University of Delaware researchers will look at using vacant lots in Wilmington to help reduce flooding under a grant announced this week.
Professor and founding director of the University of Delaware’s Epidemiology Program Jennifer Horney has received a grant from the National Fish and Wildlife Foundation, the National Oceanic and Atmospheric Administration and private partners to plan several “green infrastructure” options for vacant lots near the old Diamond State Salvage facility in Northeast Wilmington.
The primary goal of the project is to develop solutions that could reduce flooding on contaminated sites where toxins could be released.
“We might be looking at community gardens, green roofs, bioswales, other types of infrastructure that basically can serve a dual use to the community,” said Horney. “Maybe they provide beautification or recreation areas but then they also provide this benefit of managing stormwater and reducing potential exposure that might have health outcomes.”
The project focuses on an area of Northeast Wilmington that contains about 1,800 feet of shoreline along the Brandywine River and roughly 6,000 residents.
Horney says the process will begin with graduate students developing different types of plans. “Then we’ll meet with community members and get their local knowledge and input, and also hear from them about the types of community benefits they’re most interested in gaining, should we be able to implement this plan in the future.”
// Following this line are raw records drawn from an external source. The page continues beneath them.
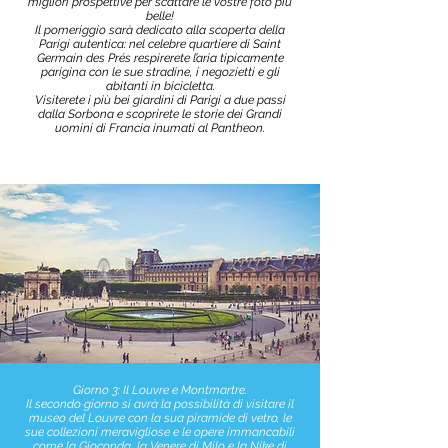
migliori prospettive per scattare le vostre foto più
belle!
Il pomeriggio sarà dedicato alla scoperta della
Parigi autentica: nel celebre quartiere di Saint
Germain des Prés respirerete l’aria tipicamente
parigina con le sue stradine, i negozietti e gli
abitanti in bicicletta.
Visiterete i più bei giardini di Parigi a due passi
dalla Sorbona e scoprirete le storie dei Grandi
uomini di Francia inumati al Pantheon.
Giorno 3: Il Louvre e Montmartre.
Il secondo giorno si avrà la possibilità di visitare il
museo del Louvre con la sua piramide di vetro, le
sue collezioni meravigliose e le opere immancabili
come la Gioconda, la Venere di Milo e la Nike di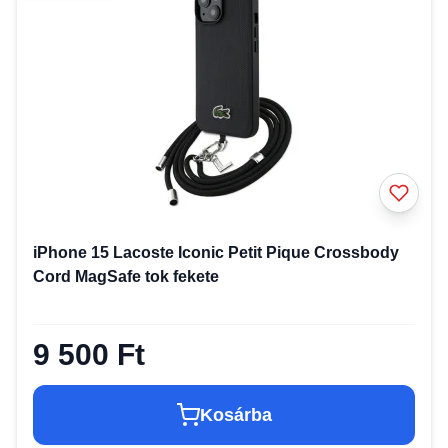
iPhone 15 Lacoste Iconic Petit Pique Crossbody
Cord MagSafe tok fekete
9 500 Ft
Kosárba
Horney says the plan will provide the community quantitative data on the economic, environmental and health impacts of the various designs— which residents could then take to bodies such as City Council should they seek funding for implementation.
The planning process will be complete by the end of 2020. Horney says her team could apply for supplmemntal funding from the National Fish and Wildlife Foundation to support implementation of the plans.